No baralho os naipes são estações do ano e elementos da natureza. Ouros é primavera e terra. Paus é verão e fogo. Copas é outono e água. Espadas é inverno e ar. Avó maldita que eu ainda não sabia que era o que era. Quando ela me cortou com um 4 de paus minha pele fez uma linha de sangue, fogo na alma. Quando quebrei dizendo que foi sem querer o que foi por querer o galão de vinho ela me afogou na pia da área, uma rainha de copas. Na rua sinto espadas, as cores do inverno, os ventos batendo nas paredes.
Me conformo e divido o banco do ponto de ônibus com um vira-lata como eu. Ele não late. Rosna baixo. Percebo que para o vira-lata não existe ir para rua. Tudo é casa. Faço amizade também com as paredes. A sem cor é triste. A grafitada é viva. A pichada se envergonha. Noto que as paredes das ruas nascem de fato quando passam por artistas.
Me alimento de sobras, o que é melhor que antes. Me sinto o rei do meu mundo. Preciso de cama, de trabalho, de pão. Tenho verbos e adjetivos na pequena mochila e foi com eles que consegui um bico de limpador de calçada de boteco de bacana de um cara mais bacana que os que chamam por aí de bacanas. Ele sorriu pra dentro de mim como se eu fosse avenida e ele motorista de ônibus, um tipo que ama fazer açúcares debaixo da língua.
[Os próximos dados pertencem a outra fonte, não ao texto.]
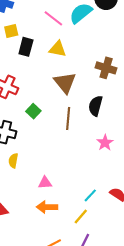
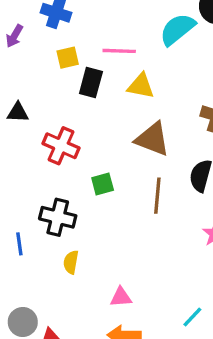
pink line: (53, 18) -> (119, 51), moved, turned -36
brown triangle: (65, 83) -> (152, 139), turned -30
green square: (33, 111) -> (103, 184), turned 32

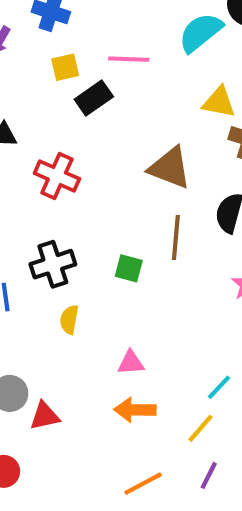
black rectangle: (91, 83) -> (94, 98), turned 40
yellow triangle: (141, 86) -> (219, 102), moved
green square: (103, 184) -> (129, 268), moved, turned 30
black cross: (58, 217) -> (53, 264), turned -32

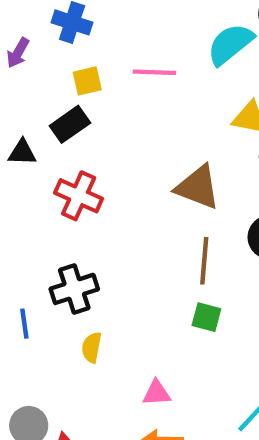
black rectangle: (94, 98) -> (70, 124), moved
green square: (129, 268) -> (206, 317), moved

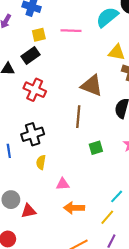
brown line: (204, 261) -> (78, 117), moved
green square: (206, 317) -> (96, 148), turned -32
pink triangle: (157, 393) -> (63, 184), moved

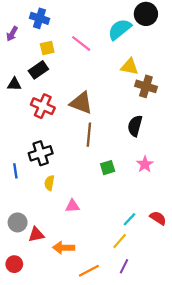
pink line: (71, 31) -> (81, 44), turned 36
brown triangle: (92, 86) -> (81, 103), moved
orange arrow: (74, 208) -> (64, 248), moved

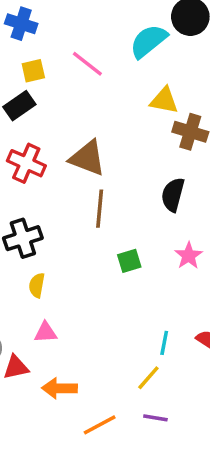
pink triangle: (72, 206) -> (46, 332), moved
cyan line: (129, 219) -> (164, 343), turned -32
purple line: (124, 266) -> (155, 418), turned 72

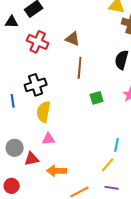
brown triangle: (87, 158) -> (73, 39), size x0.7
yellow semicircle: (37, 285) -> (44, 112), size x1.5

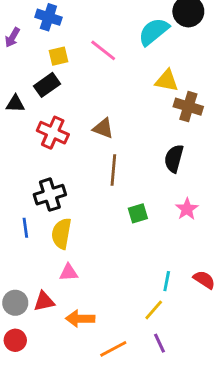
blue line: (13, 101) -> (25, 228), moved
gray circle: (15, 148) -> (15, 303), moved
purple line: (112, 188) -> (159, 343), turned 56

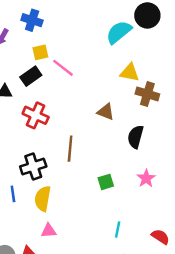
pink line: (103, 50) -> (63, 68), moved
brown triangle: (103, 128) -> (106, 112), moved
brown line: (113, 170) -> (70, 149), moved
cyan line: (167, 281) -> (118, 230), moved

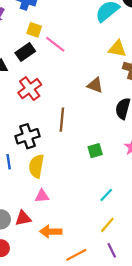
yellow square: (40, 52) -> (34, 30), turned 32
red cross: (36, 115) -> (30, 89), turned 30
cyan line: (118, 230) -> (106, 195), turned 32

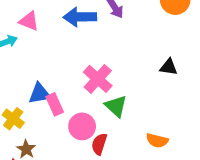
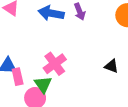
green triangle: (116, 106) -> (43, 85), moved

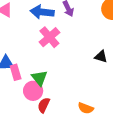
pink cross: (55, 64) -> (49, 37), moved

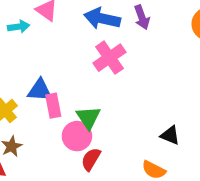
black triangle: (101, 57) -> (170, 135), moved

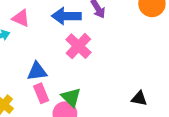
blue triangle: (40, 90) -> (37, 71), moved

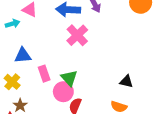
blue triangle: (37, 71) -> (23, 56), moved

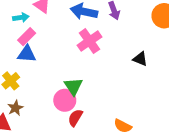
pink rectangle: (44, 74) -> (27, 37), moved, turned 56
black triangle: (126, 82) -> (140, 59), moved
Em pouco me ofereceu mais. Pelo dia de lua minguante eu já mentia que morava numa casa do morro e eu nem sabia que por onde sobe nesse morro que chamam de Coréia. O bacana foi babaca. Eu já limpava o banheiro dos mijões que bebem pra compensar o fato de serem babacas. Ele entrou, trancou a porta, desceu minha bermuda e me atacou de frente e eu, dessa vez sem querer, ajoelhei o queixo dele que desabou feito castelo de cartas marcadas. A rua era melhor.
Corri alucinado como se fosse um desses veículos donos da cidade. Porque ela, a cidade que acumula ruas, é feita para os motores, não para pés. Foi do lado esquerdo que uma moto branca me atravessou. Quem viu se compadeceu. O baralho sujo espalhado ao chão. Quem dava as cartas era a rua. Aquele asfalto foi o primeiro abraço que ganhei.
De novo: rua. Após hospital, remédios e gente de verde, rua. Deu no jornal que eu vivia desde criança em um cativeiro e que a sequestradora morreu. Vó morreu. Aquela mesa de ferro manchada de nicotina desmontou. A casa desabou. Descobri que o baralho vermelho representa o dia e o preto representa a noite. O da minha vida era sem cor. Não há jogos entre o meio-fio e eu. Passei a fugir de quem me vê: da polícia, dos playboys, dos pastores, dos turistas, das chuvas, dos ases, do sol. Quem não me vê se me vê me acha bobo ou louco. É, não dava mais. Com minha história fiquei famoso. Me ofereceram pra dividir uma quitinete. Um sobrado. O quarto de empregada. Não sou casa, não sou rua. Decidi viver num quiosque na beira da rodoviária de ruas fechadas. No mundo real sou carta fora. No meu mundo sou bobo ou louco. Sou a única carta que fica de fora: o coringa.
É ruim rejeitar quem a gente quer. É muito ruim ser rejeitado por quem a gente quer. É pior ainda ser rejeitado por quem a gente não quer. Nem a rua me quis. A carta rejeitada pelo baralho precisa de um novo.